I can imagine the intense self-reflection that goes on in the Planned Parenthood waiting rooms, as I could see it on the faces of others. I, on the other hand, was reflecting in thankfulness that my mother had been overly open about sex as teen. So much so that I actually put off doing the deed way past the national average. But the upside is that I can sit in a Planned Parenthood (or rather ANY gynecologists' office--as I will have a "real" doctor next year) and reasonably predict how my visit will go. And in case I didn't know for sure, the receptionist told me when I checked in that the wait time was about 2 hours from start to finish. Which is another reason that I'll have a real doctor next year. Because those people don't play.

I waited, filled out paperwork, and then was lead to the back to answer those lovely questions. Except now at my age they don't make me blush and when I answer them saying that I have a husband, it seems to relax the nurses a little more. I only wish I had seen my old Nashville doc this year. He had been with me so long and while I kept assuring him that I was loyal to my one man, he was always a little suspect of my truthfulness. Of course, he ran a menopause clinic so I was his only patient smack in the middle of child-bearing years. I halfway think he asked me the litany of questions just to flex his old gyno reflexes. I actually miss him. He was really good.

Yes. That's Kathy Griffin getting a
pap smear in public. 
But I digress. I answered the questions and realized that I couldn't really scoff at the pregnancy and "family planning" questions because I wasn't too young any more. Not that I was technically too young in my twenties, but the nurses used to breeze through those questions if you gave a laugh as an answer to "Are you planning to get pregnant in the next year?". Now when I laugh, they look at me funny and ask again. I straighten my face and say yes before realizing that I'm getting old. Pretty soon those questions will give way to new ones that even question whether I can have kids. Such a turn of events so quickly.

After the third degree, that assistant left and I was forced to strip down to a paper vest and an over-sized lap napkin. . .in 60 degree office climate. . . for 45 minutes. Waiting in a room in my clothes is one thing. Waiting ensconced in paper is entirely different. To pass the time I read about someone who made friends "everywhere". I do not think she made them in a Planned Parenthood Clinic, so she might need to redefine "everywhere." I am bold, but not that bold either. Instead I passed the time by reading and then studying the poster of the male's sex organs. I am finally educated enough to know where the prostate is. Yippee.

My actual exam took all of 5 minutes. Literally.

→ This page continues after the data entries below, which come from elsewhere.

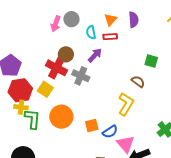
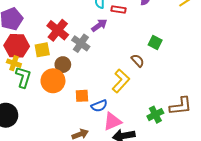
brown circle: (66, 54) -> (63, 65), moved
yellow square: (45, 89) -> (42, 50), turned 35
pink triangle: (126, 144) -> (112, 121), turned 36

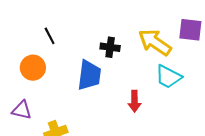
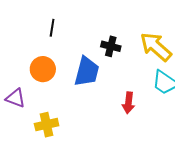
black line: (50, 36) -> (52, 28), turned 30
orange circle: (33, 68) -> (43, 69), moved

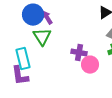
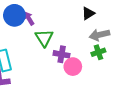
green triangle: (42, 37) -> (44, 38), moved

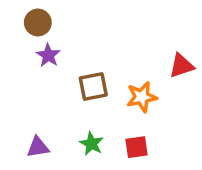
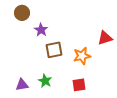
purple star: (48, 55) -> (41, 30), moved
green star: (91, 144) -> (45, 81), moved

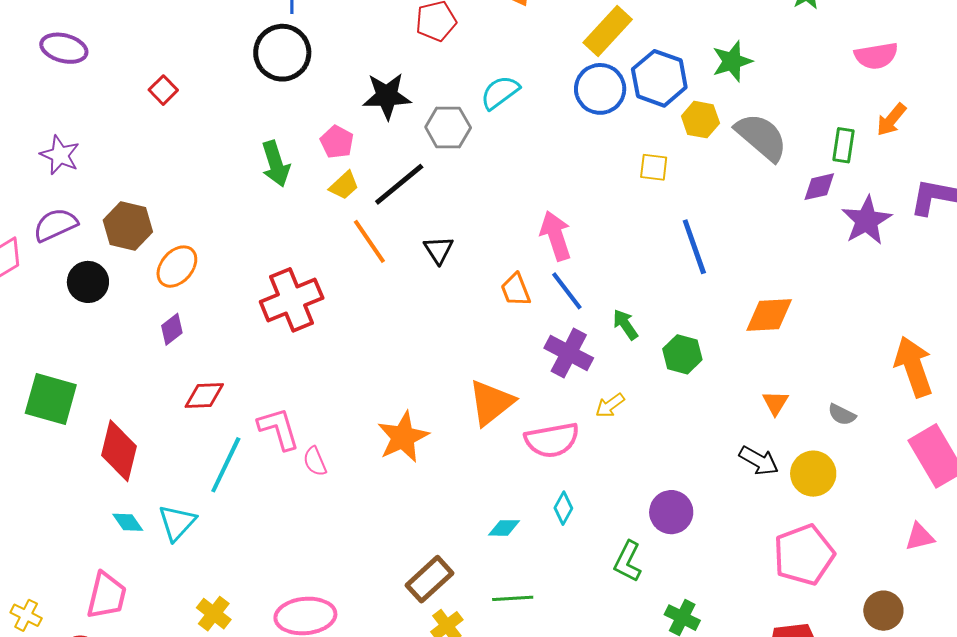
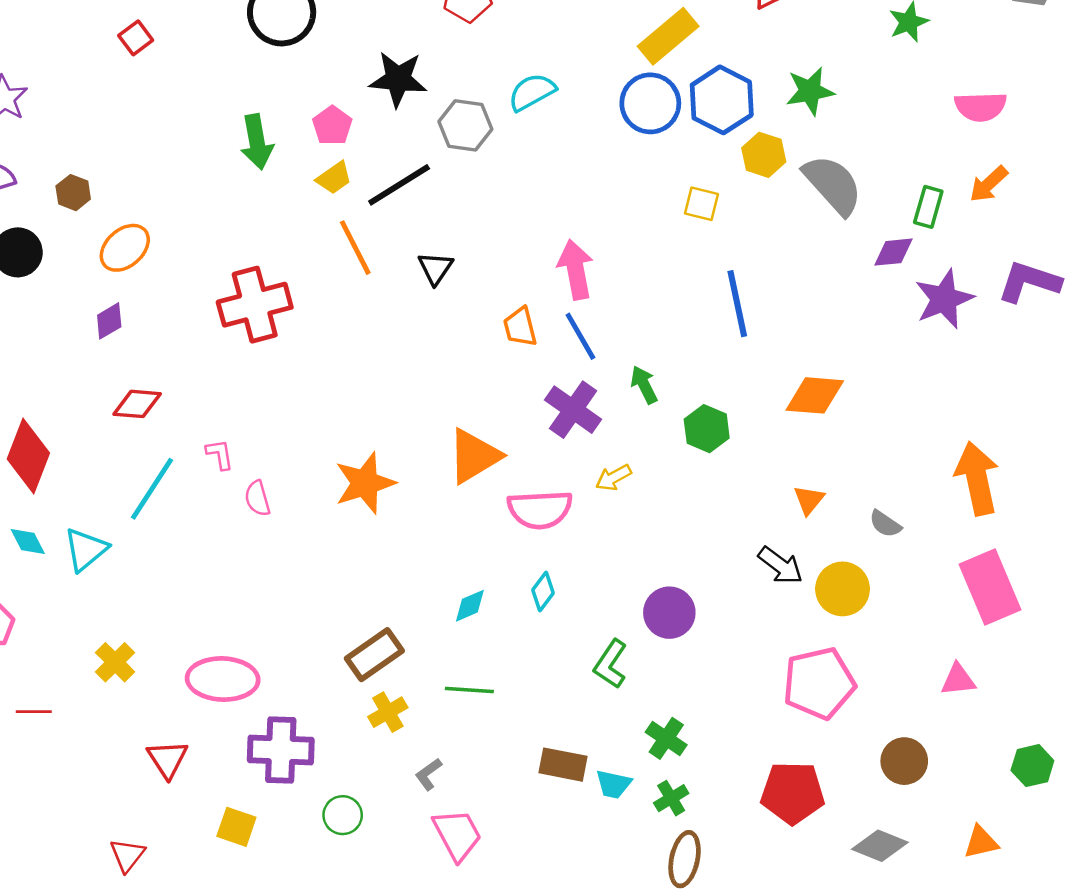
brown hexagon: (128, 226) -> (73, 193), size x0.6
pink L-shape: (279, 429) -> (220, 454), size x0.6
cyan diamond: (504, 528) -> (470, 606), turned -32

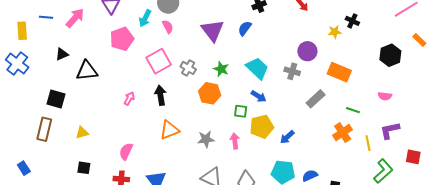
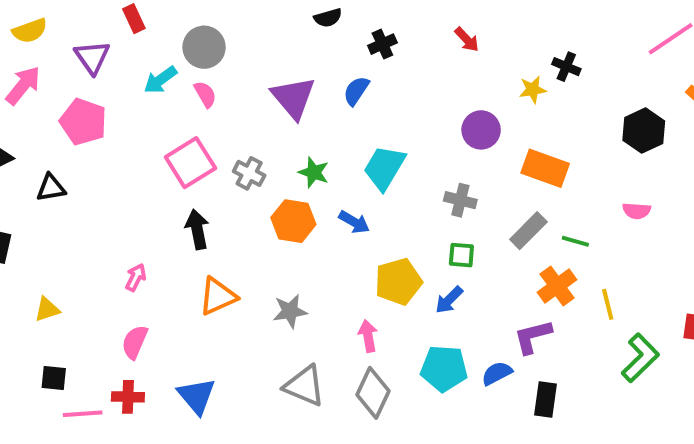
cyan arrow: (145, 18) -> (160, 80), turned 30
pink pentagon: (122, 39) -> (83, 122), moved, turned -30
cyan trapezoid: (257, 68) -> (384, 168), turned -100
black triangle: (87, 71) -> (51, 188), size x0.7
gray cross: (292, 71) -> (460, 200), moved
blue arrow: (259, 96) -> (354, 222), moved
pink arrow: (129, 98) -> (136, 277), moved
gray rectangle: (316, 99) -> (528, 231), moved
green square: (241, 111) -> (461, 255), moved
purple L-shape: (390, 130) -> (533, 337), moved
pink arrow: (235, 141) -> (368, 336), moved

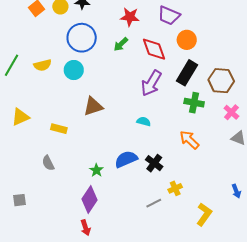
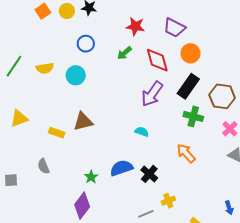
blue circle: (82, 38) -> (86, 44), size x0.6
brown triangle: (93, 106) -> (83, 122), moved
gray square: (19, 200) -> (11, 180), moved

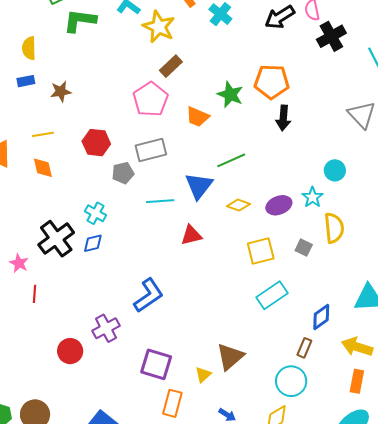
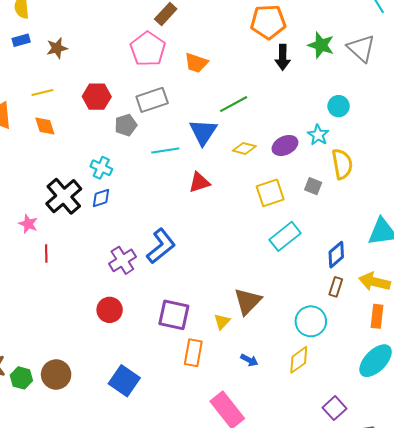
green star: (230, 95) -> (321, 45), moved
purple cross: (106, 328) -> (122, 260), moved
brown rectangle: (304, 348) -> (336, 287), moved
red circle: (70, 351) -> (110, 310), moved

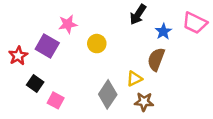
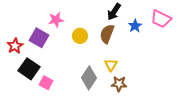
brown semicircle: (156, 59) -> (107, 34), moved
yellow triangle: (134, 79) -> (111, 65), turned -32
black square: (35, 83) -> (29, 69), size x1.5

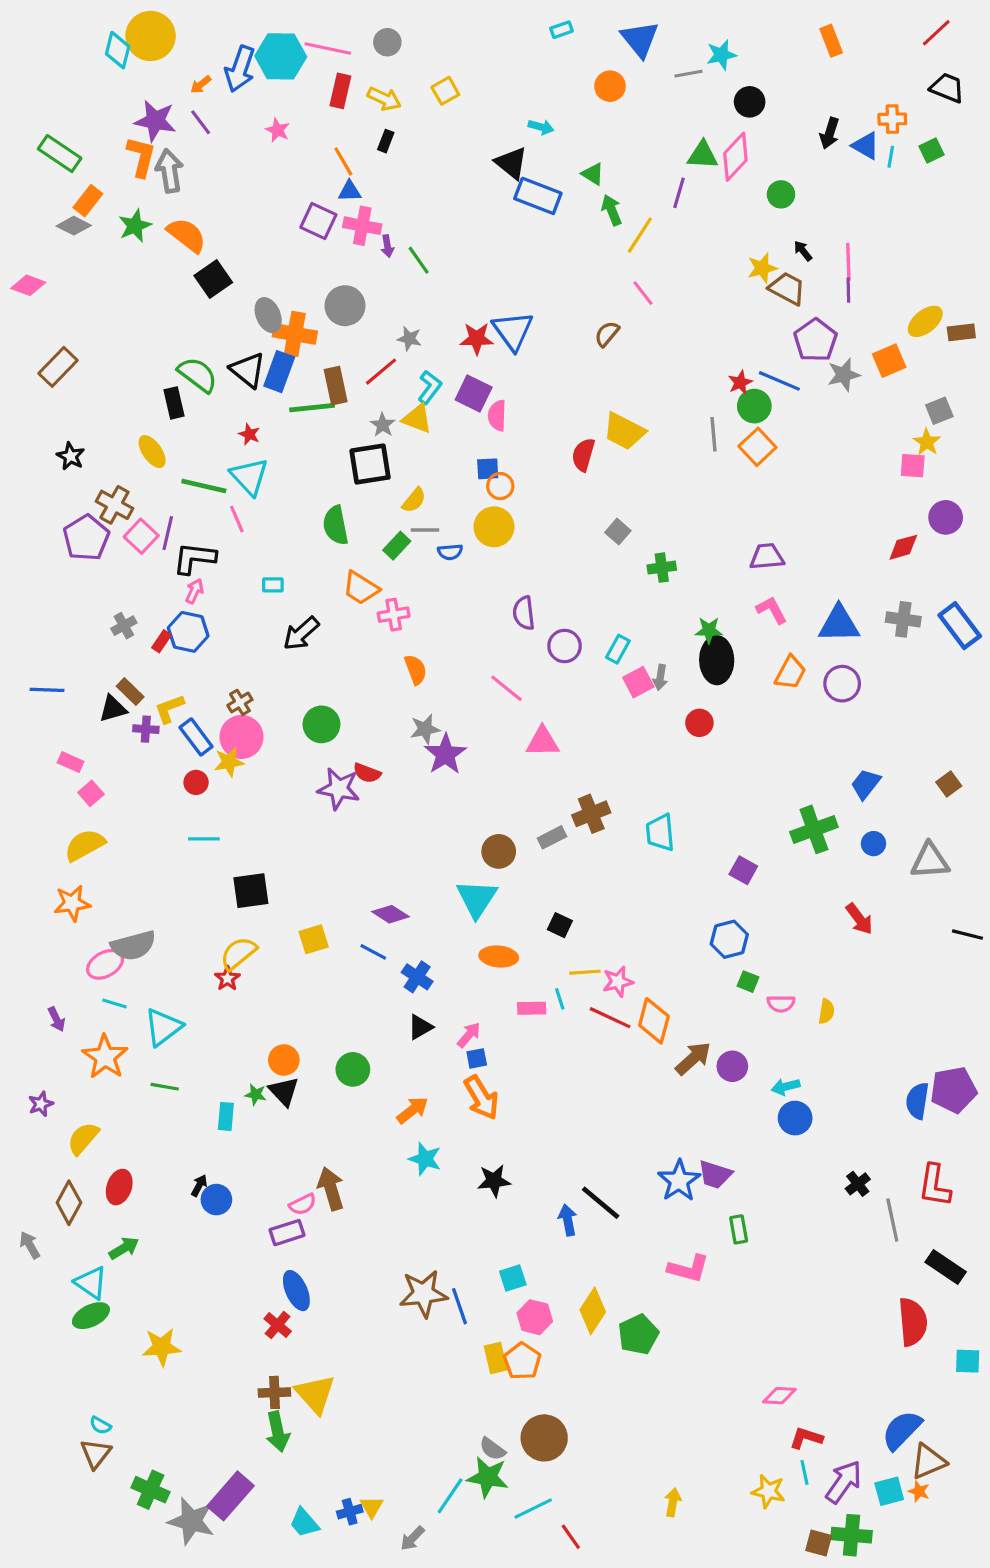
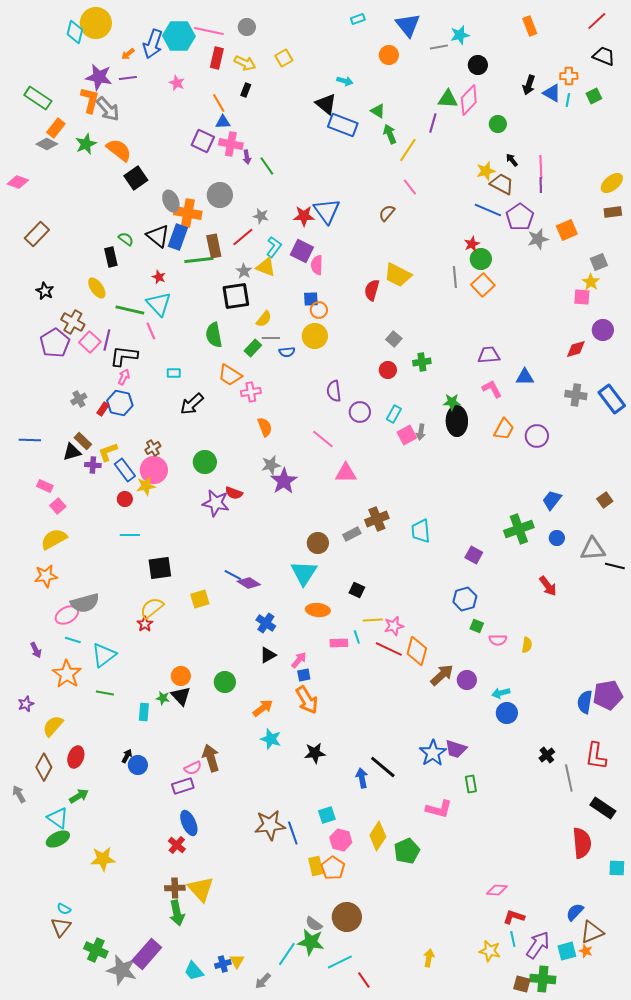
purple line: (201, 122) -> (128, 78), turned -60
gray arrow: (169, 171) -> (108, 109), turned 148
yellow ellipse: (925, 321) -> (612, 183), moved
green semicircle: (198, 375) -> (126, 239), size x0.6
blue line: (779, 381) -> (488, 210), moved
blue triangle: (839, 624) -> (525, 377), moved, size x0.7
red circle: (699, 723) -> (388, 370), moved
black line: (968, 935) -> (615, 566), moved
blue line: (373, 952) -> (233, 575), moved
blue semicircle: (902, 1430) -> (575, 912), size x0.7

And then I argued with the nurse who did the exam about giving me a prescription for something she insisted vehemently that she had to give me on-site. I finally gave up and said "Fine. Whatever. Just give it so I can get out of this napkin." Three minutes later (and me fully clothed) another nurse came in to say that the previous nurse was indeed wrong and I could have the prescription I asked for. I'm guessing Nurse A was too embarrassed to come tell me but after seeing my who-ha up close and personal, could she really be the one who was embarrassed?

All in all, not a bad gunslinger visit. And it came in at just 3 minutes under two hours, so there's that.